Using the data beneath, show every line that includes the word "elle".

Segment Start: DATA FOR THIS EXERCISE

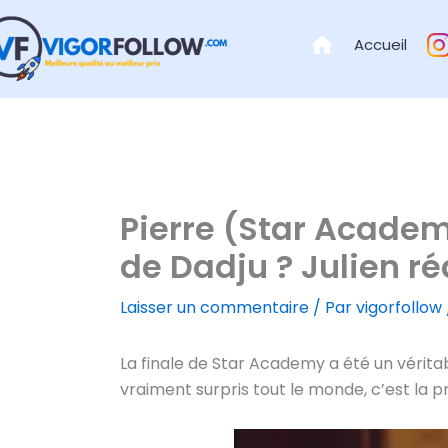
Aller
au
Accueil
contenu
Pierre (Star Academ
de Dadju ? Julien ré
Laisser un commentaire
/ Par
vigorfollow
La finale de Star Academy a été un vérita
vraiment surpris tout le monde, c’est la 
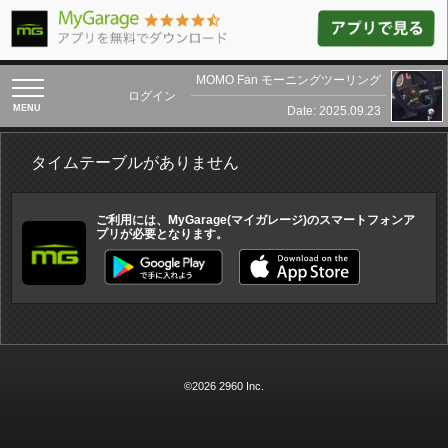
MOMO Fan モーニングツーリング
toggle
ログイン
navigation
Date: 2025.09.23
タイムテーブルがありません
ご利用には、MyGarage(マイガレージ)のスマートフォンア
プリが必要となります。
©2026 2960 Inc.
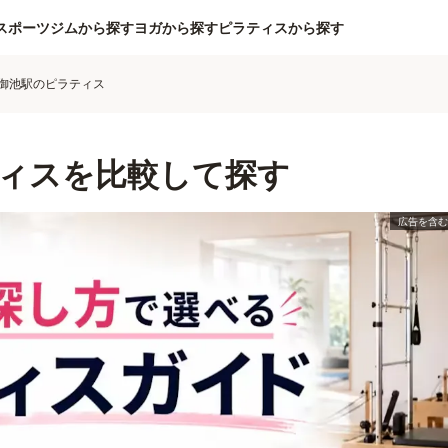
スポーツジムから探す
ヨガから探す
ピラティスから探す
御池駅のピラティス
ィスを比較して探す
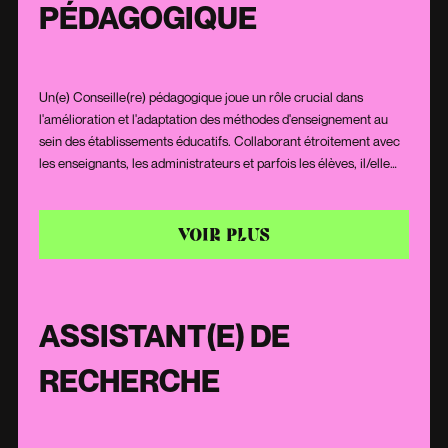
PÉDAGOGIQUE
Un(e) Conseille(re) pédagogique joue un rôle crucial dans
l'amélioration et l'adaptation des méthodes d'enseignement au
sein des établissements éducatifs. Collaborant étroitement avec
les enseignants, les administrateurs et parfois les élèves, il/elle
propose des stratégies, des ressources et des outils pour enrichir
l'expérience d'apprentissage. Grâce à une solide connaissance
des théories éducatives et des tendances pédagogiques, il/elle
VOIR PLUS
offre un soutien personnalisé, encourage l'innovation en salle de
classe et contribue à la réussite académique des élèves.
ASSISTANT(E) DE
RECHERCHE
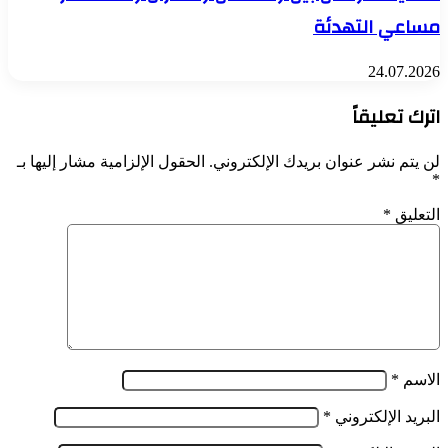
مساعي التهدئة
24.07.2026
اترك تعليقاً
لن يتم نشر عنوان بريدك الإلكتروني.
الحقول الإلزامية مشار إليها بـ
*
التعليق
*
الاسم
*
البريد الإلكتروني
*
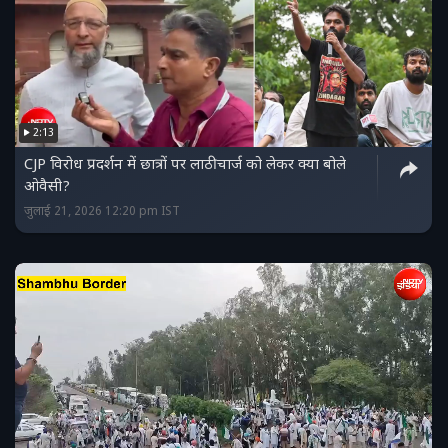
2:13
CJP विरोध प्रदर्शन में छात्रों पर लाठीचार्ज को लेकर क्‍या बोले
ओवैसी?
जुलाई 21, 2026 12:20 pm IST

Segment End: DATA FOR THIS EXERCISE

* [ANSWER FOR THE TASK]:
les enseignants, les administrateurs et parfois les élèves, il/elle
des théories éducatives et des tendances pédagogiques, il/elle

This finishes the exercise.